Exercise details
Pick out each line in these entries that contains the string "Task".

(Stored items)
┌──
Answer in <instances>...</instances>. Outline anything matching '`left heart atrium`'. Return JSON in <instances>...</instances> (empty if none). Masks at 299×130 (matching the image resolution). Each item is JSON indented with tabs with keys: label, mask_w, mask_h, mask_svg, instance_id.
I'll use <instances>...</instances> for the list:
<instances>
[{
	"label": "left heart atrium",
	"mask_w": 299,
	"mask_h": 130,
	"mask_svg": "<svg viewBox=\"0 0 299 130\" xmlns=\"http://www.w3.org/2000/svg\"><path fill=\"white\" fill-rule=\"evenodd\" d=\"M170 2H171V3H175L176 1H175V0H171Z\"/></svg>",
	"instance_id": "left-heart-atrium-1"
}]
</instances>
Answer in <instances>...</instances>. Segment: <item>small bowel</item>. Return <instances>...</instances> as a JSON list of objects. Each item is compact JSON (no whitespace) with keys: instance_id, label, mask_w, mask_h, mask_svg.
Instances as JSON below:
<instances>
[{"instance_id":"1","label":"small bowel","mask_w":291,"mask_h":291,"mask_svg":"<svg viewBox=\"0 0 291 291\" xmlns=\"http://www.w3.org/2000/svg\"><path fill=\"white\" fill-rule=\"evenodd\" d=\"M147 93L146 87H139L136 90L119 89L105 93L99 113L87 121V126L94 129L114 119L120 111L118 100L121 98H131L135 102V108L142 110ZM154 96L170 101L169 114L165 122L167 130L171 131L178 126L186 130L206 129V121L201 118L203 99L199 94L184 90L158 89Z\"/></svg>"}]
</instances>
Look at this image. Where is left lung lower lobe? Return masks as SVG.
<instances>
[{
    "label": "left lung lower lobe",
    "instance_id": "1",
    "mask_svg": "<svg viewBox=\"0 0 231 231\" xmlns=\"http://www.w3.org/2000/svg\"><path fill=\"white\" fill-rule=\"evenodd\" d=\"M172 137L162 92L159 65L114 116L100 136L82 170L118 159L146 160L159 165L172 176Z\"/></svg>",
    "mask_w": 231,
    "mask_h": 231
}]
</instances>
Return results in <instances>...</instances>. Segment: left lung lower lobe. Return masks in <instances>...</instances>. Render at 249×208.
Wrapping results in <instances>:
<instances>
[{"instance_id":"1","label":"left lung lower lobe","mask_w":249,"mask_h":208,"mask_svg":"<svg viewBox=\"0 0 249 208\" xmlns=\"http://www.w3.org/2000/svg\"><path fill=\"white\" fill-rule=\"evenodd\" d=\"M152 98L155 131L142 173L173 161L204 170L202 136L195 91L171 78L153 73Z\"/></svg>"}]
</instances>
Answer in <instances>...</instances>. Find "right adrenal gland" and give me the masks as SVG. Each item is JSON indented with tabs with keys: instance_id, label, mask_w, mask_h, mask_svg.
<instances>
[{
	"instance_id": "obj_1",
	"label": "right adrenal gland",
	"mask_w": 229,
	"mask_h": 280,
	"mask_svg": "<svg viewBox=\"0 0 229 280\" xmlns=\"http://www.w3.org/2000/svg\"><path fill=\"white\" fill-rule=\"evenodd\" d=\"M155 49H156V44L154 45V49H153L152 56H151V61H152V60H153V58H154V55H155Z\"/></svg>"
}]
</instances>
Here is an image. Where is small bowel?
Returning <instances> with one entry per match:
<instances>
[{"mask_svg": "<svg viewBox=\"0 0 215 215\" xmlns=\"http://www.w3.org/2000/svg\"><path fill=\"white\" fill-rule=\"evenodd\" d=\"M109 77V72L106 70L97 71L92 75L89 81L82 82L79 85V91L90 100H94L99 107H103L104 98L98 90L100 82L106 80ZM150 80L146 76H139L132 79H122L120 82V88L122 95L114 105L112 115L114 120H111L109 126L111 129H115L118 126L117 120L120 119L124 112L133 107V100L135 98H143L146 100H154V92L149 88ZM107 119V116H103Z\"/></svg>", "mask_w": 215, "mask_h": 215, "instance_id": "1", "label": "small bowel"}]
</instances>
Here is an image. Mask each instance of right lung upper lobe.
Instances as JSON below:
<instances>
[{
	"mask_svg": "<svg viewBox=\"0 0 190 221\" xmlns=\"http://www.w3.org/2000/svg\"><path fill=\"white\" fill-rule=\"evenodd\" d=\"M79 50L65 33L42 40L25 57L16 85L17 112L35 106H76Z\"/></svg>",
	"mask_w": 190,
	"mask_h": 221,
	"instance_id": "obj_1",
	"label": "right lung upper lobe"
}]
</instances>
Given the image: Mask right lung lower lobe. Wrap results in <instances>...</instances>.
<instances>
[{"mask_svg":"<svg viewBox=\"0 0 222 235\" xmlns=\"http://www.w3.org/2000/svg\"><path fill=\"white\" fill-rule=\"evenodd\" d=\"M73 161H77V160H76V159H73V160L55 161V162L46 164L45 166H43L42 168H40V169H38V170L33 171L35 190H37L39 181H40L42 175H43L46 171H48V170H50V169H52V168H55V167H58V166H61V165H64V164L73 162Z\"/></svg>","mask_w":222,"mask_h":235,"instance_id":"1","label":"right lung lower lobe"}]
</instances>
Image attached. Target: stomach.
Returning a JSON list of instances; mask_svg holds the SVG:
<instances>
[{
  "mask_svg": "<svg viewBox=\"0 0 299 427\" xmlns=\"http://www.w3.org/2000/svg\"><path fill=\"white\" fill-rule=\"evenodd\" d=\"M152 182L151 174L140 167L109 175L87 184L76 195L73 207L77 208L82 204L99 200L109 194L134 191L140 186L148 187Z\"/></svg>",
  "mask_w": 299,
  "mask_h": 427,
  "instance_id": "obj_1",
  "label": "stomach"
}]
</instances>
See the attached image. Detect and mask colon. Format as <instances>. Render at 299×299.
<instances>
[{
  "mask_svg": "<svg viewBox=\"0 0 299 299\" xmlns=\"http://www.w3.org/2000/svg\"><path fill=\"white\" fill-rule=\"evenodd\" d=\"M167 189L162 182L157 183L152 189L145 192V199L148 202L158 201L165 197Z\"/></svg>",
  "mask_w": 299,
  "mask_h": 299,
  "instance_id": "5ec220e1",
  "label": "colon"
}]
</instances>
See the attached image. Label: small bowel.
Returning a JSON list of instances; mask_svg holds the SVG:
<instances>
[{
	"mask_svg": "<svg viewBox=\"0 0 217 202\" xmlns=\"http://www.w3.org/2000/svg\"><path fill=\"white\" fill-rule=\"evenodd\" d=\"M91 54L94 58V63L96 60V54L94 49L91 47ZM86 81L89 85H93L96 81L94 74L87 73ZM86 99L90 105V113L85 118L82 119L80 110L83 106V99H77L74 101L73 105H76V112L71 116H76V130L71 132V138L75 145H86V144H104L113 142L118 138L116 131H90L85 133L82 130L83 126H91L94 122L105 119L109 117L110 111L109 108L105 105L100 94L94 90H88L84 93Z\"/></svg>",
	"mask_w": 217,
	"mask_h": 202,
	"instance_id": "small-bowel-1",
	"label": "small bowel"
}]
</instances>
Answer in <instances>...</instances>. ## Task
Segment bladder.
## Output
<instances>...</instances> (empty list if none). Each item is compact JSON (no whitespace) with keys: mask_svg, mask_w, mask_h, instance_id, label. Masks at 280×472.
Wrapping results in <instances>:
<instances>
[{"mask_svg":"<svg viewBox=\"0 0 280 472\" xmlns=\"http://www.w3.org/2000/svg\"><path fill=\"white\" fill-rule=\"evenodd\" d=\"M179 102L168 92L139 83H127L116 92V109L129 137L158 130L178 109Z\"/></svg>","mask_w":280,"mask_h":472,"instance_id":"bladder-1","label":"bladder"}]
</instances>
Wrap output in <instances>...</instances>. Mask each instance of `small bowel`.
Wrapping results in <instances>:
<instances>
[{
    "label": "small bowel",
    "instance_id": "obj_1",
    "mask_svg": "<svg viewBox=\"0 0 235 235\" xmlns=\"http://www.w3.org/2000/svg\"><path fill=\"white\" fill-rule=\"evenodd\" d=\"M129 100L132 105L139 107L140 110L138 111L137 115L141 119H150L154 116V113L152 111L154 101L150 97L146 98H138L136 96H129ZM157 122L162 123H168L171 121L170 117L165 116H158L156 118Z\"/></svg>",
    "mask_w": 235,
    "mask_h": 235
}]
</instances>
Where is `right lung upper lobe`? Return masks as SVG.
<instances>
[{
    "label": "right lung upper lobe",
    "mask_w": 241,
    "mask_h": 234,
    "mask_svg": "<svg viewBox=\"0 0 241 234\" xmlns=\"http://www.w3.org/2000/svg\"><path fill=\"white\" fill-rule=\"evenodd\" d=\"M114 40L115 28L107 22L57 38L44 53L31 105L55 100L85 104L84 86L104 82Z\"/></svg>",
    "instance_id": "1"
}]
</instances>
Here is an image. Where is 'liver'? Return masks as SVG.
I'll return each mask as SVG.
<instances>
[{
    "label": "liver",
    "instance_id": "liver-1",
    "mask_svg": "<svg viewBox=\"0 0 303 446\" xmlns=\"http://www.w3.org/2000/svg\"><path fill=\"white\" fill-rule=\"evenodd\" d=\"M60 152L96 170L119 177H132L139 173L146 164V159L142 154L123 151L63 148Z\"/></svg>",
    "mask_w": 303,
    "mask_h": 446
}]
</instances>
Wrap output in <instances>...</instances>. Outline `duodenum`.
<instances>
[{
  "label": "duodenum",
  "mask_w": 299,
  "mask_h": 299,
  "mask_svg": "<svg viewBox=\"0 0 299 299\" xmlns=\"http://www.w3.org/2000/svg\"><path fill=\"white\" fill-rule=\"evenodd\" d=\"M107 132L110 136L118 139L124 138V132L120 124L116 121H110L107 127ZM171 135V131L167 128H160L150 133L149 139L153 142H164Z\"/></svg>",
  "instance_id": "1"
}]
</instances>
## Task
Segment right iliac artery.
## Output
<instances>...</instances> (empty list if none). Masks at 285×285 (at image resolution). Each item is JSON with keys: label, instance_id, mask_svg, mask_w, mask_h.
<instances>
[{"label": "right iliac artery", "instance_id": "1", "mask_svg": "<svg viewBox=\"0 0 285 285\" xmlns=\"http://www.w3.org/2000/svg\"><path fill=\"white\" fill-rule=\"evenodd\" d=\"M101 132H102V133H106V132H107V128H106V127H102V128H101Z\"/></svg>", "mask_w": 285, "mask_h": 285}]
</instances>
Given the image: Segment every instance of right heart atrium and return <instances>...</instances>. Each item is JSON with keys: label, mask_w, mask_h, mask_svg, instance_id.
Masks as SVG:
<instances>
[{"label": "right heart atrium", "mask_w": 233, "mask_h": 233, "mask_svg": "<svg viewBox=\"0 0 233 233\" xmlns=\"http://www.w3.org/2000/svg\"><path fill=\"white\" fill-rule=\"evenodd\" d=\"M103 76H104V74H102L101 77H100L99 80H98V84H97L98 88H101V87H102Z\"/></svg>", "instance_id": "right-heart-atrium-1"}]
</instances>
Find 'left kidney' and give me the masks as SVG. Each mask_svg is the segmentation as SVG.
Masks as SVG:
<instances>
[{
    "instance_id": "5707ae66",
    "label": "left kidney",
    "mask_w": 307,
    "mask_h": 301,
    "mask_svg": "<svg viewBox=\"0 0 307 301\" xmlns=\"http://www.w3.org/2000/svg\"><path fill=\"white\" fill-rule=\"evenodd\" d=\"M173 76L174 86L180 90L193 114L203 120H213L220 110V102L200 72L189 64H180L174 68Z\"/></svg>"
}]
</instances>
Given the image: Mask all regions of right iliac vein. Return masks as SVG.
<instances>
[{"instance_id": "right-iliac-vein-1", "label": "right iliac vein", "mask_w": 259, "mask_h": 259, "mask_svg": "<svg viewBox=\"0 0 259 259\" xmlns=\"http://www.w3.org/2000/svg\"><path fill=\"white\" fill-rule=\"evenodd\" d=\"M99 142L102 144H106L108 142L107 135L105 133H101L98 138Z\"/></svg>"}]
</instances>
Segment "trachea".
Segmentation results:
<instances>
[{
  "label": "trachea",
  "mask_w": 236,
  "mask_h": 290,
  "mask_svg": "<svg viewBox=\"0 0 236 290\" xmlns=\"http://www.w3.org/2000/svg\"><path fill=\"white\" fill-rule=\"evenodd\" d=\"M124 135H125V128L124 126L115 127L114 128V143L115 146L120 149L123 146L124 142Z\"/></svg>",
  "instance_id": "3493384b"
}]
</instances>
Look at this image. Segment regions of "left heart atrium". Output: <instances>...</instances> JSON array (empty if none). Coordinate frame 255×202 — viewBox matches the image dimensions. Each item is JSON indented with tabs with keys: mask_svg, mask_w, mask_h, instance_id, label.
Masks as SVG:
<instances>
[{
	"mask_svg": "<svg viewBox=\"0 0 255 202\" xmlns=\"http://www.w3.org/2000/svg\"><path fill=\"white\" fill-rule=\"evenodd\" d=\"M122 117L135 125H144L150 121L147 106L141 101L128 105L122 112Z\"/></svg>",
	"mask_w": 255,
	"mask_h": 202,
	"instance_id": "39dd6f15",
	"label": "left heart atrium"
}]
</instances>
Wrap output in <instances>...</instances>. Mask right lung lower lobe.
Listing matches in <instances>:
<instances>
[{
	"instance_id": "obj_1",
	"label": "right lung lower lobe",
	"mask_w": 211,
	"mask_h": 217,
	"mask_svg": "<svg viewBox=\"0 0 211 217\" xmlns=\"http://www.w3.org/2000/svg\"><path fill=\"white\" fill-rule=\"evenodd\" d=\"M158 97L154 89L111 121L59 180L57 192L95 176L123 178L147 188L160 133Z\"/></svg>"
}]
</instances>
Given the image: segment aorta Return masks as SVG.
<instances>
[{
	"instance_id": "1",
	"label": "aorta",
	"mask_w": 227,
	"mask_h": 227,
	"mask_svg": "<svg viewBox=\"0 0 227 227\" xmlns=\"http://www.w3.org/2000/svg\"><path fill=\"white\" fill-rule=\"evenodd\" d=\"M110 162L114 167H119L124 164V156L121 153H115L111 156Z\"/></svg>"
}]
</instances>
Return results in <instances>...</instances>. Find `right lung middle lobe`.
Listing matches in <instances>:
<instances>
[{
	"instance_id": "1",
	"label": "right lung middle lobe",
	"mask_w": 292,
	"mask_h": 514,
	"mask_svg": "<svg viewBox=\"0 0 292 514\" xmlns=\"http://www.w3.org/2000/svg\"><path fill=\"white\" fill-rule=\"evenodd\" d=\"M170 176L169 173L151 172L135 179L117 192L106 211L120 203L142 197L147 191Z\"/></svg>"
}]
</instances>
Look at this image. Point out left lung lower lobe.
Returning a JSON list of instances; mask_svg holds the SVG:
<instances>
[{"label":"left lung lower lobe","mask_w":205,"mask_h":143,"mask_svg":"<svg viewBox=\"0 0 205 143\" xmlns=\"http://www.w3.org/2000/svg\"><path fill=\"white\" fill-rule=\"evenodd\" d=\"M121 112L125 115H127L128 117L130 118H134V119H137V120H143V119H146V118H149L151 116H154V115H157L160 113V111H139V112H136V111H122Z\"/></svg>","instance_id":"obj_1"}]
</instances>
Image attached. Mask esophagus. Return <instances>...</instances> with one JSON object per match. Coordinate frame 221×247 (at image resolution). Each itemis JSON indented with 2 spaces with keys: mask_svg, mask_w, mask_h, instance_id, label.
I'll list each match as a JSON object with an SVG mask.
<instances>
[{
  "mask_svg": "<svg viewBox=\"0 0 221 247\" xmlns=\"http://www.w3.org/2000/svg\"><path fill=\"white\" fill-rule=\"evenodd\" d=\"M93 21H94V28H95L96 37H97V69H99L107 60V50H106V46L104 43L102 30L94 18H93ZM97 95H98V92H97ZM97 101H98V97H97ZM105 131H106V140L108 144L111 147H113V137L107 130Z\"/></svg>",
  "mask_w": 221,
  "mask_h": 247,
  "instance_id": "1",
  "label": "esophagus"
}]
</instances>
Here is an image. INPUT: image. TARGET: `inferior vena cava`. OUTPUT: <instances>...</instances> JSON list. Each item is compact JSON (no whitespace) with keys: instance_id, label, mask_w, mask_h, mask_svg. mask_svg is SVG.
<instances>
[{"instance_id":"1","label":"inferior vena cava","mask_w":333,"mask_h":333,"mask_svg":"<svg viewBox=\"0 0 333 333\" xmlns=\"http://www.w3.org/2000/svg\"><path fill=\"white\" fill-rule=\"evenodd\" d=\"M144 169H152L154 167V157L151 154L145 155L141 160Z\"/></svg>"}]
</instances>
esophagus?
└──
Answer
Answer in <instances>...</instances>. ## Task
## Task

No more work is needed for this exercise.